Before becoming the tourist attraction it is today, the crater was used to help spot vessels out at sea and warn them of the dangerous reefs they were approaching. Then in 1899, the first lighthouse was constructed 250 yards west of the lookout. For many years the lighthouse served its purpose, preventing ships from running aground. The lighthouse is still in operation and is currently a Coast Guard facility. It is not open to the public but can be seen from Diamond Head Road and is visible on the hike up Diamond Head Crater.

In 1906, the US military established a base in the crater and later renamed it Fort Ruger. Today, a National Guard emergency operations center and the Hawaii State Civil Defense Headquarters are the only remnants of Diamond Head’s military past.

Diamond Head Today

A spectacular show caps off the Diamond Head Luau
A spectacular show caps off the Diamond Head Luau

Diamond Head Crater is a Hawaii state park, in addition to being a US National Natural Monument. It has become a very popular destination for visitors and locals alike, who come to hike up the towering natural formation. The sweeping views of Waikiki and the Pacific Ocean are worth the climb (and many stairs) on the way to the top.

But if you’d rather enjoy the crater from sea level check out the Diamond Head Luau. It is held at the Waikiki Aquarium, with the crater in the background. The luau is an entertaining evening with family-friendly activities and the hospitable spirit of the Hawaiian Islands. It’s a lovely setting for a luau.

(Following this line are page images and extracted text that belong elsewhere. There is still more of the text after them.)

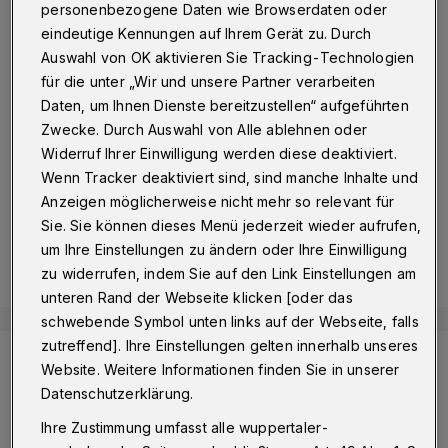
Notbremung
personenbezogene Daten wie Browserdaten oder
eindeutige Kennungen auf Ihrem Gerät zu. Durch
Wuppertal
·
Weil eine 22 Jahre alte Fußgängerin trotz
Auswahl von OK aktivieren Sie Tracking-Technologien
roter Ampel die Fahrbahn überquerte, musste ein
für die unter „Wir und unsere Partner verarbeiten
Busfahrer am Dienstagmittag (12. April 2022) im
Daten, um Ihnen Dienste bereitzustellen“ aufgeführten
Bereich Schwarzbach / Weiherstraße gegen 15 Uhr
Zwecke. Durch Auswahl von Alle ablehnen oder
eine Notbremsung einleiten.
Widerruf Ihrer Einwilligung werden diese deaktiviert.
Wenn Tracker deaktiviert sind, sind manche Inhalte und
Anzeigen möglicherweise nicht mehr so relevant für
12.04.2022 , 16:48 Uhr
Eine Minute Lesezeit
Sie. Sie können dieses Menü jederzeit wieder aufrufen,
um Ihre Einstellungen zu ändern oder Ihre Einwilligung
zu widerrufen, indem Sie auf den Link Einstellungen am
unteren Rand der Webseite klicken [oder das
schwebende Symbol unten links auf der Webseite, falls
zutreffend]. Ihre Einstellungen gelten innerhalb unseres
Die Polizei nahm die Personalien der Verursacherin auf.
Website. Weitere Informationen finden Sie in unserer
Foto: Christoph Petersen
Datenschutzerklärung.
Ihre Zustimmung umfasst alle wuppertaler-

It’s a perfect place to enjoy a feast of fresh Hawaiian cuisine and great Polynesian entertainment under the starry Oahu skies.

More About Diamond Head Luau

Luau Grounds at the Waikiki Aquarium

In the Hawaiian Islands, location is everything. With so many beautiful sights to behold, where an event takes place is a big part of the event itself. For instance, when it comes to luaus, you don’t want your backdrop to be a bunch of ugly buildings that block out what should be a breathtaking view.

Diamond Head Luau, on the other hand, features some of the most impressive views offered by a Hawaiian luau. Sitting at your table in the warm tropical air, you have an unimpeded view of the breathtaking Diamond Head Crater. The iconic 700’ tall summit rises into the skies over southeastern Oahu, a stunning view and the perfect backdrop for this highly-rated luau. According to many Diamond Head Luau is Oahu’s most scenic luau.

The site of the Diamond Head Luau, adjacent to the Waikiki Aquarium, is rich with vibrant emerald greenery. Palm trees scattered around the property help create a peaceful and serene setting. It is perfect for enjoying the delicious flavors of the Hawaiian Islands. As you’re feasting, look out at the sparkling, cobalt-blue waters of the Pacific Ocean. As darkness falls, looking in the other direction you can see the glittering lights of Waikiki and downtown Honolulu.

After your feast, it’s time for some of the best luau entertainment in the islands, set against the stunning backdrop of the magnificent Diamond Head Crater. It’s a night you’ll never forget, made even more special thanks to the views of Diamond Head Crater and the Pacific Ocean.